Manner of Payment by Company:    Stock   
Governing Documents:    Yahoo Stock Plan (the “Plan”)

Performance RSU Award Agreement (Transaction Form) for U.S. Executives


By your acceptance of this award through the Company’s online acceptance procedure (or by your signature and the signature of the Company’s representative below):

 

    you acknowledge receiving and reviewing the Governing Documents (listed above) and the Supplemental Documents (listed below);

 

    you agree that the Restricted Stock Units are granted under and governed by the terms and conditions of the Governing Documents and you agree to be bound by the terms of this agreement and the Governing Documents, all of which are hereby incorporated by reference into this agreement; and

 

    you consent to the collection, use and transfer, in electronic or other form, of your personal data as described in the Governing Documents for the purpose of implementing, administering and managing your participation in the Plan.

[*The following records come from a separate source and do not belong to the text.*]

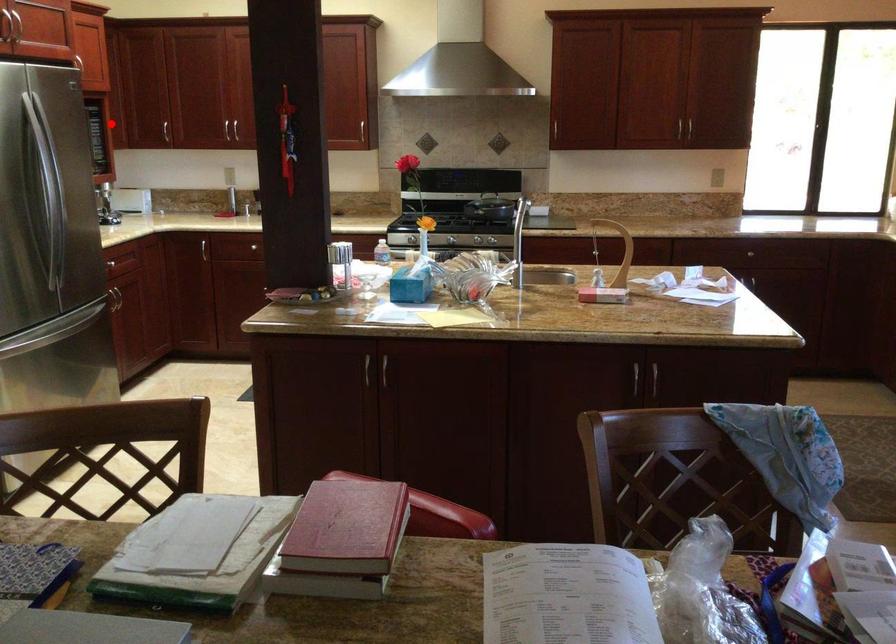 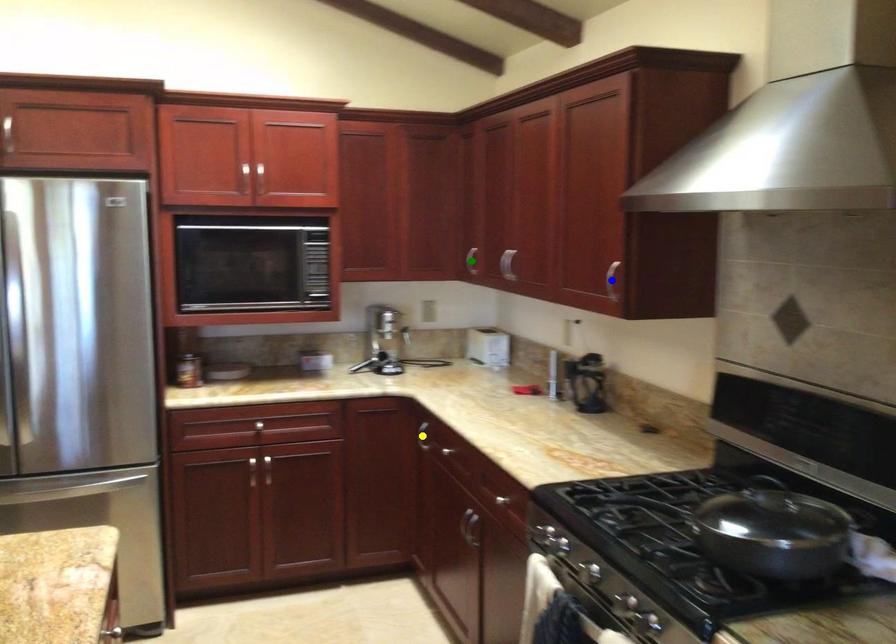 Question: I am providing you with two images of the same scene from different viewpoints. A red point is marked on the first image. You are given multiple points on the second image. Which spot in image 2 lines up with the point in image 1?

Choices:
 (A) yellow point
 (B) green point
 (C) blue point

Answer: (B) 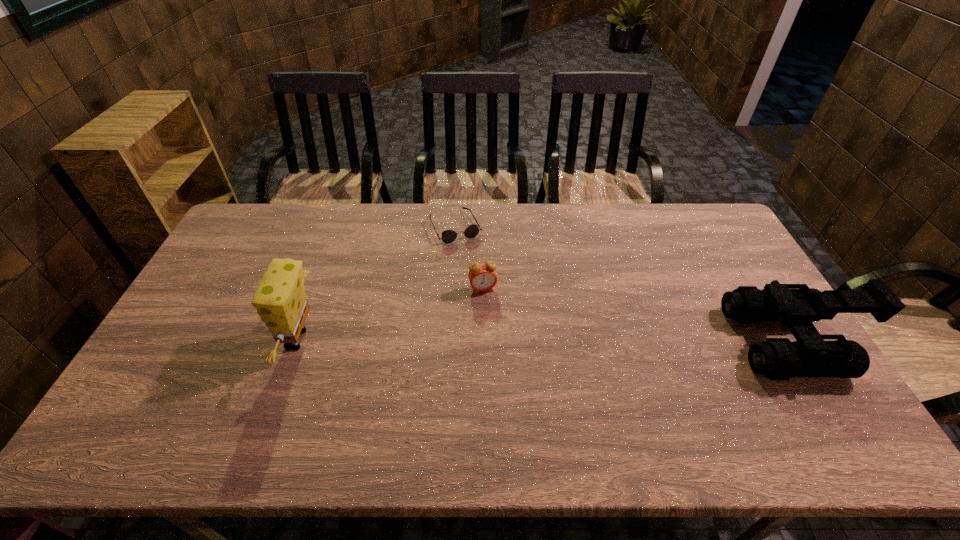 What are the coordinates of `object that is at the far edge` in the screenshot? It's located at pyautogui.click(x=448, y=236).

You are a GUI agent. You are given a task and a screenshot of the screen. Output one action in this format:
    pyautogui.click(x=<x>, y=<y>)
    Task: Click on the sponge that is positioned at the near edge
    The image size is (960, 540).
    Given the screenshot: What is the action you would take?
    pyautogui.click(x=280, y=300)

Locate an element on the screen. binoculars situated at the near edge is located at coordinates (796, 306).

The image size is (960, 540). I want to click on object that is at the right edge, so click(x=796, y=306).

The width and height of the screenshot is (960, 540). I want to click on object situated at the near right corner, so click(796, 306).

Identify the location of free region at the far edge. (600, 231).

In the image, there is a desktop. At what (x,y) coordinates should I click in order to perform the action: click on vacant space at the near edge. Please return your answer as a coordinate pair (x, y). Looking at the image, I should click on (453, 395).

Locate an element on the screen. The width and height of the screenshot is (960, 540). vacant region at the left edge of the desktop is located at coordinates (197, 366).

At what (x,y) coordinates should I click in order to perform the action: click on free point at the right edge. Please return your answer as a coordinate pair (x, y). Image resolution: width=960 pixels, height=540 pixels. Looking at the image, I should click on (767, 325).

In the image, there is a desktop. Where is `vacant space at the near left corner`? Image resolution: width=960 pixels, height=540 pixels. vacant space at the near left corner is located at coordinates (165, 392). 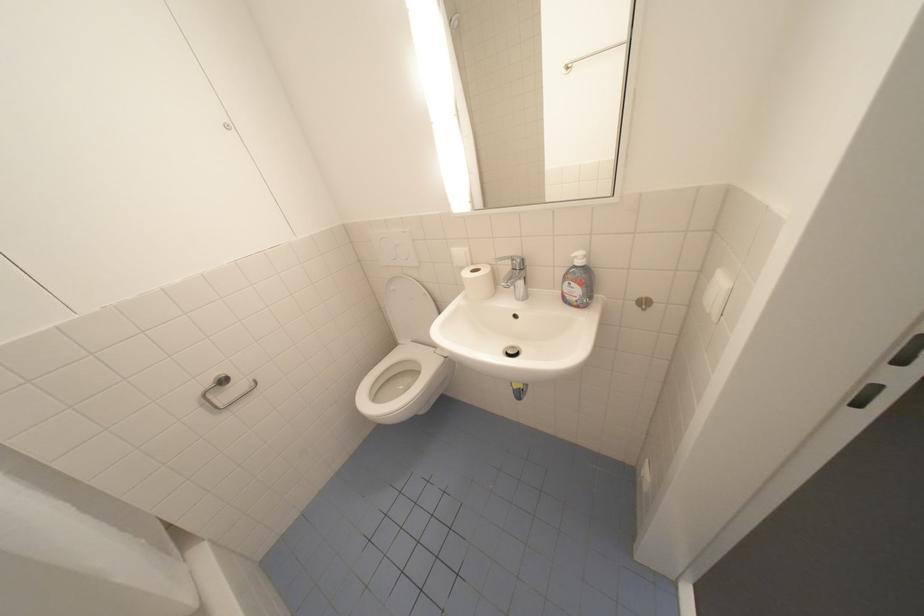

This agreement shall be construed and determined in accordance with the laws of the U.S. State of Delaware (without giving effect to the conflict of laws principles thereof) and shall be deemed to have been executed and delivered by the parties hereto as of the Date of Grant.

 

GRANTEE:

 

      Click here to accept

 

 

Signature

 

[grantee name]

 

Name

 

Supplemental Documents:

YAHOO! INC.
By:   LOGO
  Marissa A. Mayer
 
 
Title:   Chief Executive Officer
 
 

Insider Trading Policy

U.S. Prospectus

 

 


NOTE: This award is excluded from the Yahoo! Inc. Change in Control Employee Severance Plans (the “CIC Plans”) and will not be eligible for accelerated vesting under the CIC Plans nor under any other pre-existing plan, policy, or agreement.

YAHOO! INC. STOCK PLAN

PERFORMANCE RESTRICTED STOCK UNIT AWARD AGREEMENT

FOR U.S. EXECUTIVES

(Transaction Form)

Section 1. Grant of Restricted Stock Unit Award

 

(a) Grant of Restricted Stock Units (“RSUs”). Yahoo! Inc., a Delaware corporation (the “Company”), hereby grants to the grantee (the “Grantee”) named in the Notice of Restricted Stock Unit Grant (the “Notice of Grant”) the number of RSUs (such number, the “Target Number” of RSUs; and one-fourth of the Target Number being the “Annual Target Number” of RSUs for each “Performance Year” identified in Section 2(c)(i) hereof) set forth in the Notice of Grant, on the terms and conditions set forth in this Performance Restricted Stock Unit Award Agreement for U.S. Executives (this “Agreement”) and as otherwise provided in the Yahoo! Inc. Stock Plan, as amended (the “Award”).

 

(b) Incorporation of Plan; Capitalized Terms. The provisions of the Yahoo! Inc. Stock Plan, as amended (the “Plan”) are hereby incorporated herein by reference. Except as otherwise expressly set forth herein, this Agreement shall be construed in accordance with the provisions of the Plan and any capitalized terms not otherwise defined in this Agreement shall have the definitions set forth in the Plan. The Administrator shall have final authority to interpret and construe the Plan and this Agreement and to make any and all determinations thereunder, and its decision shall be binding and conclusive upon the Grantee and his/her legal representative in respect of any questions arising under the Plan or this Agreement.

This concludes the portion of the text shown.